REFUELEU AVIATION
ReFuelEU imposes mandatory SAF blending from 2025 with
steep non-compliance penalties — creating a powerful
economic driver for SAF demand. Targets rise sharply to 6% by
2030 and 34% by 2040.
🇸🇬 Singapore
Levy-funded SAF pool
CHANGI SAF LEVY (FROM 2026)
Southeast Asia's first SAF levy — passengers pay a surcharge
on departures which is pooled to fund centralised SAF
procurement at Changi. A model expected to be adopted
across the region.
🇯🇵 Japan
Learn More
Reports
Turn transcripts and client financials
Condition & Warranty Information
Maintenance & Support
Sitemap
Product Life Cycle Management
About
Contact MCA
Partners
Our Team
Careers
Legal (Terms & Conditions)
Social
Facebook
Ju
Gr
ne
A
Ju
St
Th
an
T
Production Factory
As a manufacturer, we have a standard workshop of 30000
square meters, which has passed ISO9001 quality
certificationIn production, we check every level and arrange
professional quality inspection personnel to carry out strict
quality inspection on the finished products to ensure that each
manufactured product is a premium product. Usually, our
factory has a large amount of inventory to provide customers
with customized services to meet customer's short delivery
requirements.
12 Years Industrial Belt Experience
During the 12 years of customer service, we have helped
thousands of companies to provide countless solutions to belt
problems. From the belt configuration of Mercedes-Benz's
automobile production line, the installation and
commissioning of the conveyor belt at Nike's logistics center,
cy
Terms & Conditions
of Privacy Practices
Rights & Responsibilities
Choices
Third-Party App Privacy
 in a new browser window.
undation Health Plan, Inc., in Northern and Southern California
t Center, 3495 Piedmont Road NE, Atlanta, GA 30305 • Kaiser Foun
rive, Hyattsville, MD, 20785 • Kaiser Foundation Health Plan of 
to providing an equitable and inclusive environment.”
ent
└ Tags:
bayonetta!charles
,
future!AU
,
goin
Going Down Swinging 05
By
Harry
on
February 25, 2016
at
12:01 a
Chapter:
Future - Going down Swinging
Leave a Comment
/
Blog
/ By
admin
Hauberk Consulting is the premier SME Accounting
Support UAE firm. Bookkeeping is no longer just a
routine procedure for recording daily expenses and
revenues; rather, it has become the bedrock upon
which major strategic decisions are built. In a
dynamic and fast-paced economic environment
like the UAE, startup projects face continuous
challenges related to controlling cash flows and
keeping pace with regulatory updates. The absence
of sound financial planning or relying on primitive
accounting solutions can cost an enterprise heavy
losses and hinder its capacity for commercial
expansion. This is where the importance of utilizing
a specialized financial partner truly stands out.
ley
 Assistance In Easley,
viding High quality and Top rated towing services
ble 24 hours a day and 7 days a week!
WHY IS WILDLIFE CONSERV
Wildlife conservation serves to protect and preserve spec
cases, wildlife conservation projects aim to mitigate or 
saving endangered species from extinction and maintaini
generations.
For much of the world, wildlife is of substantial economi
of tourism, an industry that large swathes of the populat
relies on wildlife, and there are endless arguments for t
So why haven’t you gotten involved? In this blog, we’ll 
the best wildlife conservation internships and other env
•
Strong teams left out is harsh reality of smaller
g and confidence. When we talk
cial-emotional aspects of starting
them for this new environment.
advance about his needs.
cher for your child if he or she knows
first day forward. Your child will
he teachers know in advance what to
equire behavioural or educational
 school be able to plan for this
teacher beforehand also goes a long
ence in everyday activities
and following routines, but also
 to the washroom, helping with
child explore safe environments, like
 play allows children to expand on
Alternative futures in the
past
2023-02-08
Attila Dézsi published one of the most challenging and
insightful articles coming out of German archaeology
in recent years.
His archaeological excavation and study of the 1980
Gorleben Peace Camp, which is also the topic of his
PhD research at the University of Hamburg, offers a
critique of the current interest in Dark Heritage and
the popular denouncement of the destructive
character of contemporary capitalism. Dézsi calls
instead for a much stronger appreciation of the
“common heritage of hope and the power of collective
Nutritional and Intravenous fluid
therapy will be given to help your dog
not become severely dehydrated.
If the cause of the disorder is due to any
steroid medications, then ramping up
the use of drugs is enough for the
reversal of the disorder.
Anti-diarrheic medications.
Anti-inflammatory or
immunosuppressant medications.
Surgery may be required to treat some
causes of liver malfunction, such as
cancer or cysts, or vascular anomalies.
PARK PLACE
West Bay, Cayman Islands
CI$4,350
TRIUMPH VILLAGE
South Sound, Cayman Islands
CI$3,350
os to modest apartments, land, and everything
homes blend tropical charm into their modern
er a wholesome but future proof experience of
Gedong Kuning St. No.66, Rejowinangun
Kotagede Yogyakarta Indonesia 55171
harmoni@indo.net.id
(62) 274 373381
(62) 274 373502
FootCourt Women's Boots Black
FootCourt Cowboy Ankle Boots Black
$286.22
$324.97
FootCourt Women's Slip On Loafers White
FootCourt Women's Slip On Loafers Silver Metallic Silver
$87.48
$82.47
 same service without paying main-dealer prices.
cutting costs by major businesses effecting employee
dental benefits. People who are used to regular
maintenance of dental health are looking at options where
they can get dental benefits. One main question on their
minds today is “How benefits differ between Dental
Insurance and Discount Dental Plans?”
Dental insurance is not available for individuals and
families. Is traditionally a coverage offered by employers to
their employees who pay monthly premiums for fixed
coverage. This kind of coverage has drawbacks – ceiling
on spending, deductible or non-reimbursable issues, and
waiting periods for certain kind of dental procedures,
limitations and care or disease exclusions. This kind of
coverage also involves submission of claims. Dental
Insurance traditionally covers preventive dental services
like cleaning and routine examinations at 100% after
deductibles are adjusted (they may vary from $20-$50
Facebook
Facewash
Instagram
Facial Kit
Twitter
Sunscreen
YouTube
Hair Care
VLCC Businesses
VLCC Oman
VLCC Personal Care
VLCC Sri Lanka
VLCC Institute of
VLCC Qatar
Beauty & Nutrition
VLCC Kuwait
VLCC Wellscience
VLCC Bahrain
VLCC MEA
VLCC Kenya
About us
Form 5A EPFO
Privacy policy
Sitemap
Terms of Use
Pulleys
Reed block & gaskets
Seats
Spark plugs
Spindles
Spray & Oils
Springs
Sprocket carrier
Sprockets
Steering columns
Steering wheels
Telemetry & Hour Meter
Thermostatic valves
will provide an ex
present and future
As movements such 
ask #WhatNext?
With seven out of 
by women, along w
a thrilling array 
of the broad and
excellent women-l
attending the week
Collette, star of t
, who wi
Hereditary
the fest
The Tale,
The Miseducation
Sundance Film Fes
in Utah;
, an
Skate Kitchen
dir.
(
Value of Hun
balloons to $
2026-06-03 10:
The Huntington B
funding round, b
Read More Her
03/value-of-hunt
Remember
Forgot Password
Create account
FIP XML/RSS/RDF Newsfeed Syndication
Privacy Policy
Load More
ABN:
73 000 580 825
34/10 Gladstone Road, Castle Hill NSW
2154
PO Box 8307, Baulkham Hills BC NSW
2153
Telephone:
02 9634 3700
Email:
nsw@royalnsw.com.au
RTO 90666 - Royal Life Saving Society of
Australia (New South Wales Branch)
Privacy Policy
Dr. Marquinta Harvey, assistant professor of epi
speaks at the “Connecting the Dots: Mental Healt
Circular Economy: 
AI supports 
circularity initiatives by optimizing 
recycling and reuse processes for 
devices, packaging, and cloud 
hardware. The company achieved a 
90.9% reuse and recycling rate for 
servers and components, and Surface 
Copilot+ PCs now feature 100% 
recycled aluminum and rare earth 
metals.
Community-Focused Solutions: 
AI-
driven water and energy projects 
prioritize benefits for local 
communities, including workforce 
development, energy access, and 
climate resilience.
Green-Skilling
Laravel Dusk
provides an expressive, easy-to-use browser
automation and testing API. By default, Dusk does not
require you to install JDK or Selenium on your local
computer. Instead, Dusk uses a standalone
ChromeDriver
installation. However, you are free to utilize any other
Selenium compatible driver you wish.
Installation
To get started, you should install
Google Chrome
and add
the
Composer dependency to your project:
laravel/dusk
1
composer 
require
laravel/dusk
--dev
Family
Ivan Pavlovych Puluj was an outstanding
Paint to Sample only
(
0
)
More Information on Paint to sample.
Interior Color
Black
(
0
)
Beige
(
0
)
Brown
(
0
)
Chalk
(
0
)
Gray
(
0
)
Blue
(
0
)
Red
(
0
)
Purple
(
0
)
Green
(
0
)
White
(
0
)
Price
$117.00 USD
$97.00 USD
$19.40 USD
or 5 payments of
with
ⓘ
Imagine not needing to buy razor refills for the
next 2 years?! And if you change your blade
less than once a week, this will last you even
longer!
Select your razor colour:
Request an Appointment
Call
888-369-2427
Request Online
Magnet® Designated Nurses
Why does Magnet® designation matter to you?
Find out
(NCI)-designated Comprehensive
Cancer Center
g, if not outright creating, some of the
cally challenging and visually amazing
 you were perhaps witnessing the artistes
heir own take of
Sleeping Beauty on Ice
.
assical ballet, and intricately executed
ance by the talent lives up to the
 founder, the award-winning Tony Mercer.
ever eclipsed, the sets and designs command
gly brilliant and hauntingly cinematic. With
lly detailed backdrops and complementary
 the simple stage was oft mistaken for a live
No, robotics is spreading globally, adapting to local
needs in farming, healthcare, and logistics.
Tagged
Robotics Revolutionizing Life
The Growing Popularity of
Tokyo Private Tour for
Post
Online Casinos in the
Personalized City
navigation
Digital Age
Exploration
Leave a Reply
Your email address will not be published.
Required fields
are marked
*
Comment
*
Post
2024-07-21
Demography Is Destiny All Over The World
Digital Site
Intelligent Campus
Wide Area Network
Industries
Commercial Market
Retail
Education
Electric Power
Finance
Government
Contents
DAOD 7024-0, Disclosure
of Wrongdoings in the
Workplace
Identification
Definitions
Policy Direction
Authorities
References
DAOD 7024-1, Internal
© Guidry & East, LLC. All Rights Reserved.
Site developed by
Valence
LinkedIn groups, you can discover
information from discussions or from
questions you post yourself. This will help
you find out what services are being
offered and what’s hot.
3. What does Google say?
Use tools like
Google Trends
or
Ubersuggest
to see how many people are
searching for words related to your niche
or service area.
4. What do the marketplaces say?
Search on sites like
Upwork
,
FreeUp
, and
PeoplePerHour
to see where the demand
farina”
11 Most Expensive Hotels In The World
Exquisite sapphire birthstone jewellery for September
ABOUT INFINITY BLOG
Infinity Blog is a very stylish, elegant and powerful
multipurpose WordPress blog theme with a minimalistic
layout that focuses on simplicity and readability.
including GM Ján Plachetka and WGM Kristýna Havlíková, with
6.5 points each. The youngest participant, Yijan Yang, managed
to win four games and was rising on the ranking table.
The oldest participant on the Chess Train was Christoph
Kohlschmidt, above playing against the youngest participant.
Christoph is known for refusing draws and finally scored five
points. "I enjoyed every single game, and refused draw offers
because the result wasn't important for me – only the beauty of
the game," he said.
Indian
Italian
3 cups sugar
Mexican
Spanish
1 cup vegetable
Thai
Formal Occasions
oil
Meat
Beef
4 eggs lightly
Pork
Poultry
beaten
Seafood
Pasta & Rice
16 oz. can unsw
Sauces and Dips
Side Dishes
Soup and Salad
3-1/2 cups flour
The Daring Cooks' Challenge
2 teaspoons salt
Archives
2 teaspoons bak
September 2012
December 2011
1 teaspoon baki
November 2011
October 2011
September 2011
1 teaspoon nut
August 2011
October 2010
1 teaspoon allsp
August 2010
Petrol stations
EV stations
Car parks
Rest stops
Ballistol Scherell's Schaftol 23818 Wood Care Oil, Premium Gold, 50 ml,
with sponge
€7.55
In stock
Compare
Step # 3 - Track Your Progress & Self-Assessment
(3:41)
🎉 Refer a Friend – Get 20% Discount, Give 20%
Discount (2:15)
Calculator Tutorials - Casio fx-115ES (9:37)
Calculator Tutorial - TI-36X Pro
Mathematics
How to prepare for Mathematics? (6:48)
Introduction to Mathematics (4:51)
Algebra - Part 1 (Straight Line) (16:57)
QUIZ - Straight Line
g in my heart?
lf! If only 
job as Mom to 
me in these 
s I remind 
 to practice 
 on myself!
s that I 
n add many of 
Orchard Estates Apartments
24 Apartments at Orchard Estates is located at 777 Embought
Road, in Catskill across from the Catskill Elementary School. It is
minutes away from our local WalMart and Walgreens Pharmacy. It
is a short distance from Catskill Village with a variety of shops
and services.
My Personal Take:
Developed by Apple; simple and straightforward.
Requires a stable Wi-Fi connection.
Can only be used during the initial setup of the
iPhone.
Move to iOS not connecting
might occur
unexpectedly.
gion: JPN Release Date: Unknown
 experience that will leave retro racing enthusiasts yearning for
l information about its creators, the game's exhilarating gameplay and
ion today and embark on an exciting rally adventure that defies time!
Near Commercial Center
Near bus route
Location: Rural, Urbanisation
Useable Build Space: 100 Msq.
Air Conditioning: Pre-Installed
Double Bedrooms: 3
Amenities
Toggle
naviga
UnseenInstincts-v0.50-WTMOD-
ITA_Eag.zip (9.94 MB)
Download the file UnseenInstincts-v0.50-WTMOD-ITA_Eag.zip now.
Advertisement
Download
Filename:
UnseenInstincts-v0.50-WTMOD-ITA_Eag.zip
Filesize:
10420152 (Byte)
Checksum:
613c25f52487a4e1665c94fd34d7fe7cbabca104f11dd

*-*-*

> WHAT YOU ARE ASKED TO DO
Out of the data above, give again only the lines starting at the one holding "equire behavioural or educational" and ending at the one holding "er a wholesome but future proof experience of", unchanged.

> EXERCISE SOLUTION
equire behavioural or educational
 school be able to plan for this
teacher beforehand also goes a long
ence in everyday activities
and following routines, but also
 to the washroom, helping with
child explore safe environments, like
 play allows children to expand on
Alternative futures in the
past
2023-02-08
Attila Dézsi published one of the most challenging and
insightful articles coming out of German archaeology
in recent years.
His archaeological excavation and study of the 1980
Gorleben Peace Camp, which is also the topic of his
PhD research at the University of Hamburg, offers a
critique of the current interest in Dark Heritage and
the popular denouncement of the destructive
character of contemporary capitalism. Dézsi calls
instead for a much stronger appreciation of the
“common heritage of hope and the power of collective
Nutritional and Intravenous fluid
therapy will be given to help your dog
not become severely dehydrated.
If the cause of the disorder is due to any
steroid medications, then ramping up
the use of drugs is enough for the
reversal of the disorder.
Anti-diarrheic medications.
Anti-inflammatory or
immunosuppressant medications.
Surgery may be required to treat some
causes of liver malfunction, such as
cancer or cysts, or vascular anomalies.
PARK PLACE
West Bay, Cayman Islands
CI$4,350
TRIUMPH VILLAGE
South Sound, Cayman Islands
CI$3,350
os to modest apartments, land, and everything
homes blend tropical charm into their modern
er a wholesome but future proof experience of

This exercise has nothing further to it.